At Wellesley High School last weekend, English teacher David McCullough gave an unusual graduation speech, telling the graduates, “You’re not special.”
“Contrary to what your U-9 soccer trophy says….you are nothing special.” His tone was light-hearted, but his message was anything but.
“Astrophysicists assure us the universe has no center,” he told the Wellesley High School Class of 2012. “Therefore you cannot be it.” He added, “If everyone gets a trophy, trophies become meaningless.”
His speech is creating buzz across the web and on TV, mostly by people who say it’s about time someone told today’s kids the reality of the “everyone is special” culture. I think he hit it home.
What say you?
Speaking of graduations, I’ll be chatting with my friend Marybeth Hicks on WLAP in Lexington, Kentucky, today at about 5:20 p.m. ET about the mom who was busted at her daughter’s high school graduation for cheering too loudly.
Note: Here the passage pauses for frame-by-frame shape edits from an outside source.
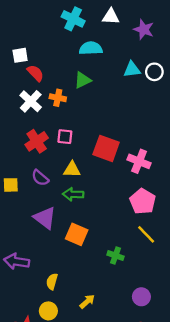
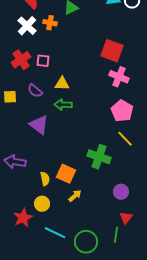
pink square: (65, 137) -> (43, 61), moved
red cross: (37, 141) -> (21, 60), moved
red square: (106, 148) -> (112, 51), moved
orange square: (77, 234) -> (66, 174), moved
green cross: (116, 256) -> (99, 157), size x1.6
yellow semicircle: (52, 281) -> (45, 179), turned 152

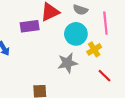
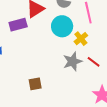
gray star: (67, 63) -> (73, 61), moved

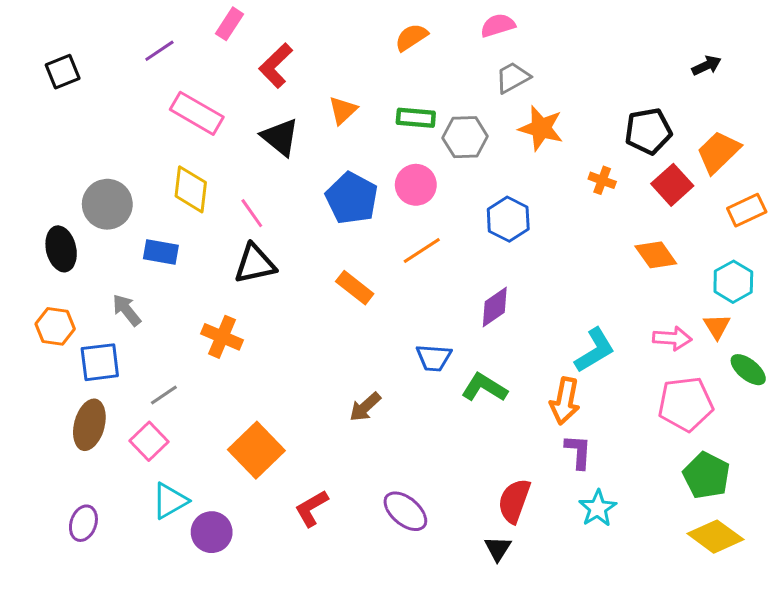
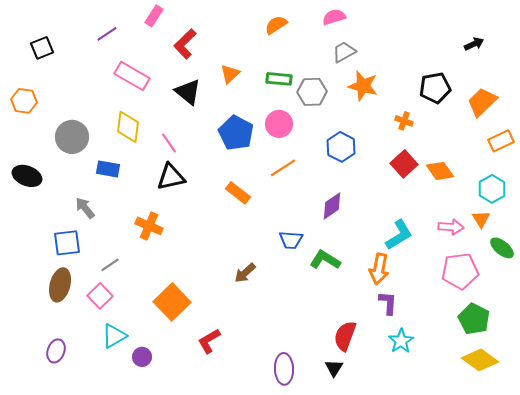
red square: (672, 185) -> (404, 164), moved
black ellipse: (61, 249) -> (27, 176), moved, turned -56
orange hexagon: (55, 326) -> (24, 101), moved
purple ellipse: (405, 511) -> (284, 369), moved, turned 48
purple circle: (212, 532) -> (142, 357), size x0.7

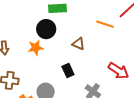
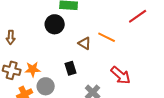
orange line: (105, 24) -> (107, 37), moved
orange star: (36, 48) -> (33, 69), moved

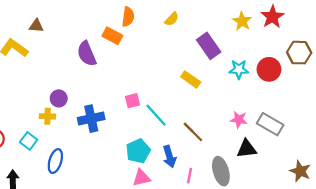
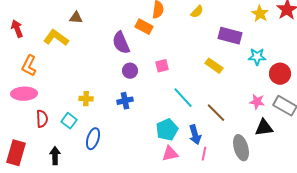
purple rectangle: (209, 46) -> (230, 36), turned -40
red circle: (269, 69) -> (280, 74), moved
purple circle: (59, 98) -> (130, 71), moved
pink square: (133, 101) -> (162, 66), moved
blue cross: (91, 119) -> (125, 101), size x0.7
pink line: (190, 176) -> (204, 154), moved

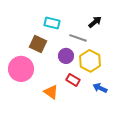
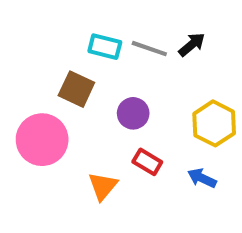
gray line: (78, 38) -> (149, 49), moved
yellow hexagon: (90, 61) -> (214, 123), moved
orange triangle: (51, 92) -> (103, 186), turned 35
http://www.pjtv.com/?cmd=mpg&mpid=56&load=3713
This one is harsher, and even better.
[…] internet has been abuzz following the Wellesley High School graduation speech given by English teacher David McCullough, Jr., the main premise of which is to tell graduates, […]
This reminds me a lot of a TEDx talk from last year entitled, “You’re Not That Great: A Motivational Speech.” After years of being kid-gloved people really seem hungry for this kind of message.
Video: http://www.youtube.com/watch?v=dXUh3wNnFrw
Telling it like it is!! No more can be said.
I think the line from Bill Hicks is: “Your children aren’t special. Oh! I know *you* think they are; I’m just here to tell you they’re not.”
That education should be about the exhilaration of learning rather than just for material advantage (or trophies) is delightfully juxtaposed against the “diploma” for finishing High School. I think Mr McCullough’s concentration at the beginning on Commencement as an event deals with this objection.
Sensational. I’m off to show it to the students I teach!
I love it! Finally someone willing to stand up and tell this up coming group of soon to be adults that they aren’t special! It’s about time!
I’ll give him the standing ovation that those students didn’t, with a big whoop and holler too!
Put me firmly in the “it’s about damn time” camp. The culture of entitlement and helicopter parenting does not do our children any favors, and does have the potential for tremendous damage. How can we possibly raise a generation of competent adults if we never give them the opportunity to learn how?
37,000 valedictorians. 37,000 class presidents. 340,000 swaggering jocks.
I think this is brilliant. “We’ve come to love accolades more than achievement” may be the best line of all.
I was given a similar speech in college by a visiting advertising professional (along the lines of fyi, most of you won’t get jobs because you suck) and it really divided us into those who gave up, and those would work harder to get ahead and prove him wrong.
Not everyone got it. Most of these kids will not get it either.
But I will disagree with one notion: those kids are extremely special. At least to have a teacher like that in their lives.
But I will disagree with one notion: those kids are extremely special. At least to have a teacher like that in their lives.
How very true. Great advice. Sobering for many, I imagine. But an important message at a crucial point in the lives of these emerging adults.
LUCKY, not special
what a tool
Tremendous inspirational talk about reality.